Spiritual CPR: Church, Prayer, and Scripture that Keep Us Breathing
Ask any responder and they’ll tell you: circulation and breath are non-negotiables. Anna reframed her discipleship the same way. She uses the anaology that CPR with Jesus means Church, Prayer, and Reading scriptures—simple rhythms that keep spiritual life oxygenated. Not every prayer is fireworks; not every chapter read is a revelation. But like daily oxygen, those small, steady choices build a reservoir the Spirit can draw from at the exact moment we need it. For Anna, that reservoir quiets anxious spirals before midterms and steadies her hands when life gets messy.
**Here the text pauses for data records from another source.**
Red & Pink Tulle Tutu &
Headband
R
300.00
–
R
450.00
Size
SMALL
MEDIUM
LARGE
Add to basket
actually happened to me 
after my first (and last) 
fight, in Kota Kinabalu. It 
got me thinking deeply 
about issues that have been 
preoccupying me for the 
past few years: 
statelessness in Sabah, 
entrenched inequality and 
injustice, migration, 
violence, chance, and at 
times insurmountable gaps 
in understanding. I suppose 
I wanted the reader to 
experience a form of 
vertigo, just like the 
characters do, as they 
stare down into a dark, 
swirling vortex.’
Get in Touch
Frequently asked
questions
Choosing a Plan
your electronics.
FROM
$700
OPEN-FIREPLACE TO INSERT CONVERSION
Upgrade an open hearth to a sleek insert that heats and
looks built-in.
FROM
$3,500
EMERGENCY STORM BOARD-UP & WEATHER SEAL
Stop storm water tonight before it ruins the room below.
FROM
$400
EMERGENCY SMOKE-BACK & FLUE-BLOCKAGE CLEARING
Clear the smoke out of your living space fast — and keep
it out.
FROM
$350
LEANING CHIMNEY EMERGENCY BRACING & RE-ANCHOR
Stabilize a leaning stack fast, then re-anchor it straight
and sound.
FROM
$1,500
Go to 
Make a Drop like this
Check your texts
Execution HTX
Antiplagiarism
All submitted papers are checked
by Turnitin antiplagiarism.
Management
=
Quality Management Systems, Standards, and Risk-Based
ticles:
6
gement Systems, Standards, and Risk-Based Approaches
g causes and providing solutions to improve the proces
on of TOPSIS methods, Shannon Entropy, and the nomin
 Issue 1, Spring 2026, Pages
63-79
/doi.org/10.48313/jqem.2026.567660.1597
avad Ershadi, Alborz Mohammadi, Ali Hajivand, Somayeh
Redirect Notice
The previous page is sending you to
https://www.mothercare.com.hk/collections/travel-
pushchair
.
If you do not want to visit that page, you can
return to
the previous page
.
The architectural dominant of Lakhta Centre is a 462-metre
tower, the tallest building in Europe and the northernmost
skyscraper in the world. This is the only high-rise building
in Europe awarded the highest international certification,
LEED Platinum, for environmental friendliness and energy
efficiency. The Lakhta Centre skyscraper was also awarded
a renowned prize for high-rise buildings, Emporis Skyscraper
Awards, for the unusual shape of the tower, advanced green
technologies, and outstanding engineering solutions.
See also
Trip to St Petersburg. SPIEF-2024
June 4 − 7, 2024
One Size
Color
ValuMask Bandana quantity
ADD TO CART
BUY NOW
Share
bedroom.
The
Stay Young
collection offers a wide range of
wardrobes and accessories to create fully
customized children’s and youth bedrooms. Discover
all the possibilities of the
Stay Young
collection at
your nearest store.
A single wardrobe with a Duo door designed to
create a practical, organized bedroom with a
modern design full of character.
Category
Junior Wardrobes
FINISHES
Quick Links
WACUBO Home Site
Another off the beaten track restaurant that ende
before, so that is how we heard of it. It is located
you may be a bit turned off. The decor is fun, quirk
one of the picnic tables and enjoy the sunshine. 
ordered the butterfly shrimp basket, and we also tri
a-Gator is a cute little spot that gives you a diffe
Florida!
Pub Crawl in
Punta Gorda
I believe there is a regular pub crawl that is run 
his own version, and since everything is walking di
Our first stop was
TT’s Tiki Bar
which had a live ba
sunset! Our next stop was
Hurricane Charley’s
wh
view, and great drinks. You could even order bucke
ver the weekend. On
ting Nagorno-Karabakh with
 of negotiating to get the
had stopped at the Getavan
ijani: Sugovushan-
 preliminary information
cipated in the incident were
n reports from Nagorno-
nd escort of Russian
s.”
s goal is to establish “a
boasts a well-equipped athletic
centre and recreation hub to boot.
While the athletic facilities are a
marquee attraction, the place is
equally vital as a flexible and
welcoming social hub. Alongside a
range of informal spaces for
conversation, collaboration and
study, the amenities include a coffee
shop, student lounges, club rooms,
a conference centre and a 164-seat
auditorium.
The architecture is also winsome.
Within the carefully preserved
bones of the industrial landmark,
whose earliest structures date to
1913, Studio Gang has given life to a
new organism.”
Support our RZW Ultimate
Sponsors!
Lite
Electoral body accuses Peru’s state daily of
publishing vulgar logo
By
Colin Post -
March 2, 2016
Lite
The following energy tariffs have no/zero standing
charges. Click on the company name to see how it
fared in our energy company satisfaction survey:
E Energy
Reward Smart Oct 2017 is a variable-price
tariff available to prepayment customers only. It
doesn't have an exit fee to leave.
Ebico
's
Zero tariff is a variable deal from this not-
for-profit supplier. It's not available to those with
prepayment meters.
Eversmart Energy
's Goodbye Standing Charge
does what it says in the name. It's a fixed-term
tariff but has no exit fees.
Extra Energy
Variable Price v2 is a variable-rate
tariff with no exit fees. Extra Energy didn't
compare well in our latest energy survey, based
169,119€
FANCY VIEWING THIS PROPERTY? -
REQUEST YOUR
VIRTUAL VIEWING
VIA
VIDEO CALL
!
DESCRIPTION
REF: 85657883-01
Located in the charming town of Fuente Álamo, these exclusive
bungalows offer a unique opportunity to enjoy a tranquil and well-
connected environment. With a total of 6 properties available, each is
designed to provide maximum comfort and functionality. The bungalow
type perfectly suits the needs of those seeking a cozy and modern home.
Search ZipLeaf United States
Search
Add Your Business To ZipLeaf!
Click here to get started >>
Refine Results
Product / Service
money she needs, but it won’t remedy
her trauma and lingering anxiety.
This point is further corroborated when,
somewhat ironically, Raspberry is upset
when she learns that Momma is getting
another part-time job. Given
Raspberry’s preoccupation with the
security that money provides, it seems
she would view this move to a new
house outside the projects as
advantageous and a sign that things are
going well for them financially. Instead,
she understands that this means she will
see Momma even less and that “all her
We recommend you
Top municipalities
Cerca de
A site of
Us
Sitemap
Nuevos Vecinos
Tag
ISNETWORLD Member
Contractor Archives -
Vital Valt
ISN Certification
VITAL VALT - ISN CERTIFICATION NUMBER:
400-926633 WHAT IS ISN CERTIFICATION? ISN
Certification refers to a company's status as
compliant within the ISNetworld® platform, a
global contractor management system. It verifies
Over time, spiritual CPR strengthens the reflex to reach for God first, not last. It also transforms how she treats herself. She noticed her harsh inner monologue was choking out the Spirit’s calm. So she practiced kinder, truer thoughts and watched space open for guidance. The Savior isn’t only resuscitating us from big collapses; He sustains us breath by breath, teaching us to keep a regular heartbeat of worship.
Triage for the Soul: “If You Can Hear My Voice, Walk Toward Me”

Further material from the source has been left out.